Bajorans were a signature element of Deep Space Nine, and their struggles against Cardassians were a well-established fact, one they eventually shared with Federation rogues who called themselves the Maquis, some of whom ended up being featured in Voyager.  But "Caretaker" (the pilot) introduced a fascinating wrinkle: one of them was a counteragent.  His name was Tuvok (it's therefore appropriate to see him among a different group of revolutionaries in Deep Space Nine's Mirror Universe arc entry "Through the Looking Glass").  "Repression" is the episode that finally capitalizes on that fact.  Even this late in the series, it's still a welcome moment. 

It's not even the fact that his counteragent status is featured, but how it's featured, with a rogue Bajoran having tricked Tuvok, via conditioning, to become a counter-counteragent thanks to his Vulcan-specific mental powers.  That's exactly how thoroughly "Repression" considered the possibilities. 

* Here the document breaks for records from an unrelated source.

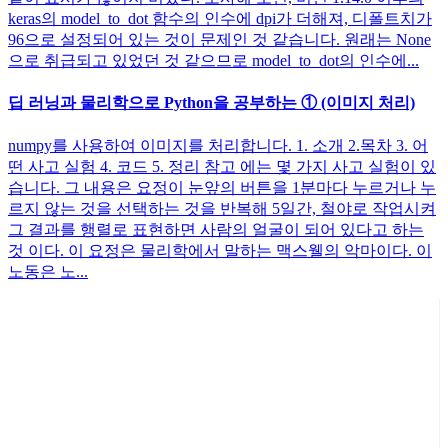
keras의 model_to_dot 함수의 인수에 dpi가 더해져, 디폴트치가
96으로 설정되어 있는 것이 문제인 것 같습니다. 원래는 None
으로 취급되고 있었던 것 같으므로 model_to_dot의 인수에...
딥 러닝과 물리학으로 Python을 공부하는 ① (이미지 처리)
numpy를 사용하여 이미지를 처리합니다. 1. 소개 2.목차 3. 어
떤 사고 실험 4. 코드 5. 정리 참고 에는 몇 가지 사고 실험이 있
습니다. 그 내용은 요정이 눈앞의 버튼을 1분마다 누르거나 누
르지 않는 것을 선택하는 것을 반복해 5일간, 철야로 작업시켜
그 결과를 행렬로 표현하면 사람의 얼굴이 되어 있다고 하는
것 이다. 이 요정은 물리학에서 말하는 맥스웰의 악마이다. 이
노동은 노...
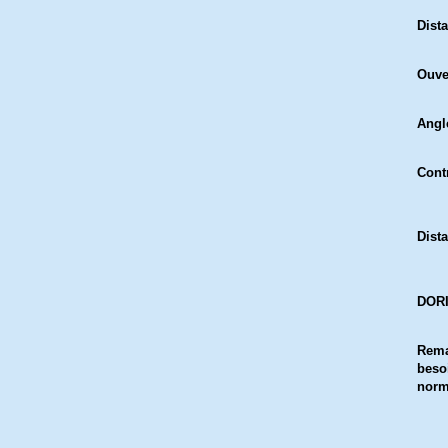
Dist
Ouve
Angl
Cont
Dist
DORI
Rema
besoi
norme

Thanks to the messages the crew is able to get from home at this point in the series, the Bajoran is able to trigger Tuvok and effect one last "this is how it should have been" scenario.  It also gives Tuvok a chance to spotlight his loyalty to Janeway.  In some alternate version of the series, this would've been featured more often, but then, it would've risked fans claiming Voyager ripping off Kirk and Spock.

criteria analysis:
  • franchise - Deep Space Nine will appreciate the Bajoran element.
  • series - The last Maquis story.
  • character - One of Tuvok's best spotlights.
  • essential - "Last Maquis story" actually means franchise-wide, and it's an appropriate nod to everything that came before it.